The Soft Maple

A. saccharinum, Linn.

The soft maple or silver maple (see illustration, [page 199]) has a white-lined leaf, cleft almost to the midrib and each division again deeply cut. It is quick and ready to grow, and has been widely planted as a street tree, especially in prairie regions of uncertain rainfall. It is one of the poorest of trees for street planting, because it has a sprawling habit and weak brittle wood. The heavy limbs have great horizontal spread, and are easily broken by ice and windstorms. When planted on streets, they require constant cutting back to make them even safe. Thick crops of suckers rise from the stubs of branches, but the top thus formed is neither beautiful nor useful.

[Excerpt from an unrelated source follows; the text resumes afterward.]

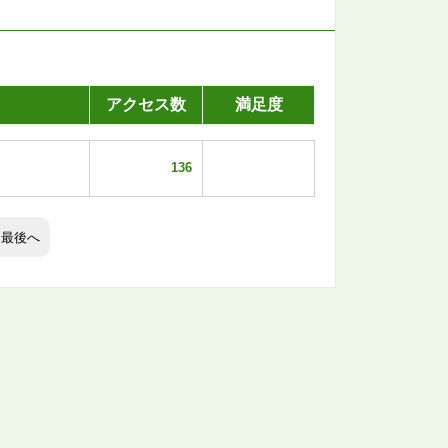
アクセス数
満足度
136
最後へ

Wier's weeping maple, a cut-leaved, drooping variety of this silver maple, is often seen as a lawn tree, imitating the habit of the weeping willow.

The Oregon Maple

A. macrophyllum, Pursh.

The Oregon maple grows from southern Alaska to Lower California, along the banks of streams. The great leaves, often a foot in diameter, on blades of equal length, are the distinguishing marks of this stout-limbed tree, that grows in favorable soil to a height of a hundred feet. In southern Oregon it forms pure forest, its huge limbs forming magnificent, interlacing arches that shut out the sun and make a wonderful cover for ferns and mosses far below. The wood of this tree is the best hard-wood lumber on the West Coast.

The Vine Maple

A. circinatum, Pursh.

The vine maple reminds one of the lianas of tropical woods, for it has not sufficient stiffness to stand erect. It grows in the bottom lands and up the mountain sides, but always following watercourses, from British Columbia to northern California. Its vine-like stems spring up in clusters from the ground, spreading in wide curves, and these send out long, slender twigs which root when they touch the ground, thus forming impenetrable thickets, often many acres in extent.